Аврора приехала из тюрьмы Шантийи бледная, похудевшая, вытянувшаяся, и щеки ее совершенно утратили былой детский румянец. Девочке нужны были овощи, фрукты. Но единственное, что смог достать для нас тюремщик, – это несколько унций фасоли и проросшего риса. Фасоль мы поделили между собой, а зеленые побеги риса съела Аврора.

Изабелла уже не сидела оцепеневшая, с каменным лицом, как тогда, в Шантийи, и всегдашняя жизнерадостность возвращалась к ней. В первый же вечер она приняла предложение одного из аристократов и пошла с ним в постель. Возвратилась она, правда, недовольная и назвала своего партнера «тупицей», но выразила желание продолжать подобные попытки.
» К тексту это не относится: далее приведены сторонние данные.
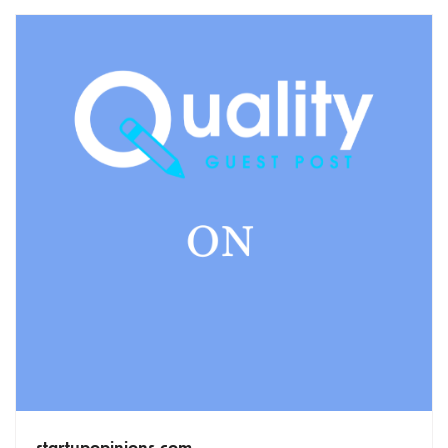
startupopinions.com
– Должен же хоть один мужчина в этой камере оказаться не тюфяком, а опытным любовником!

– Вы что, хотите забеременеть? – спросила я, ибо не видела другого объяснения происходящему.

Черные глаза Изабеллы взглянули на меня изумленно; она расхохоталась, но в смехе ее звучала горечь.

– О, моя дорогая, неужели вы не поняли до сих пор? У меня не может быть детей, так что даже такой путь к спасению мне отрезан… Увы, Сюзанна… Двенадцать лет назад у меня был выкидыш, который избавил меня от всяких опасений иметь ребенка.

Я прикусила язык. Сама того не понимая, я причинила ей боль. Изабелла не показала этого, но достаточно было вслушаться в ее голос, чтобы понять, что ей больно. Ни за что на свете я не заговорю больше на эту тему.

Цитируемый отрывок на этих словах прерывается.